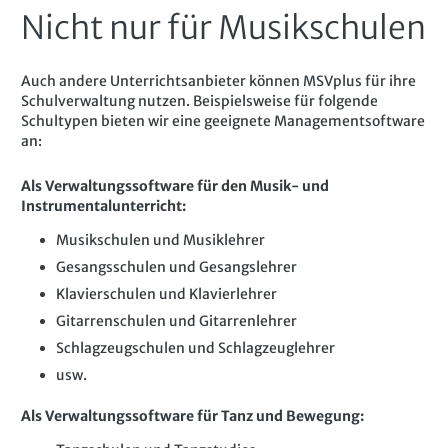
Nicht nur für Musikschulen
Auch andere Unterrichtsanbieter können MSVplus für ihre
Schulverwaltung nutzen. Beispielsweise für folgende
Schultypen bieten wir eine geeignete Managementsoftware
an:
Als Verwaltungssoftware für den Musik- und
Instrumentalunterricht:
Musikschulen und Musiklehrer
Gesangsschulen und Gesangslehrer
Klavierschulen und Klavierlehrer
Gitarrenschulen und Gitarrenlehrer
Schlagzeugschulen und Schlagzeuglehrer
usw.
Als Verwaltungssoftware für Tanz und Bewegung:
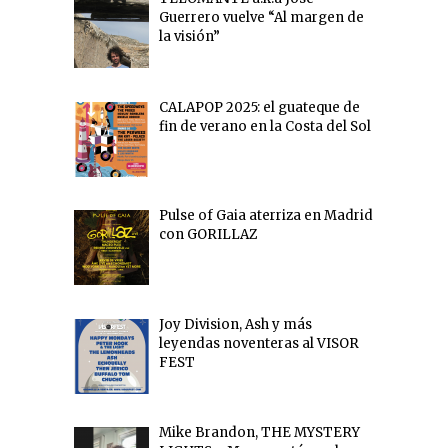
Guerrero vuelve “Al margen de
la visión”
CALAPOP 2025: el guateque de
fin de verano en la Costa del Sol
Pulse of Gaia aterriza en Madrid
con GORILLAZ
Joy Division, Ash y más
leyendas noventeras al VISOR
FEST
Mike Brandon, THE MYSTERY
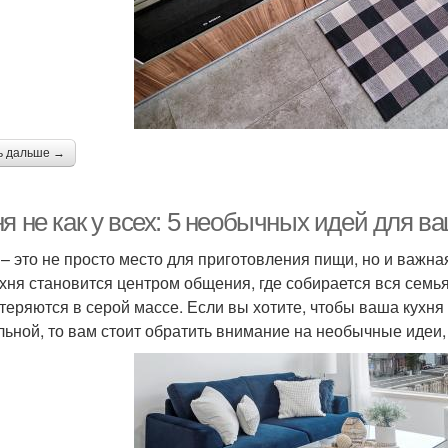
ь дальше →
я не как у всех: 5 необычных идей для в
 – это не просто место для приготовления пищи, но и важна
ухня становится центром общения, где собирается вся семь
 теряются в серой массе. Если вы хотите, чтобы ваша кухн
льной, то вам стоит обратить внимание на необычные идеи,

= = = = =

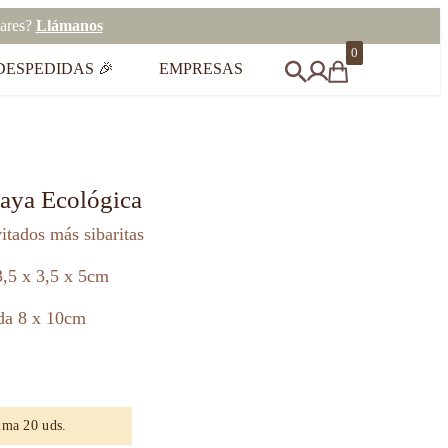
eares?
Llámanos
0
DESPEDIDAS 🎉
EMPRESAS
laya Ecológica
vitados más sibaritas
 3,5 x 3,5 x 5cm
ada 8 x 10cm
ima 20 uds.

= = = = =

> **ACTIVITY**
Find the word "Verwaltungssoftware" in the entries above. Copy every line that has it.

> **THE COMPLETED TASK**
Als Verwaltungssoftware für den Musik- und
Als Verwaltungssoftware für Tanz und Bewegung:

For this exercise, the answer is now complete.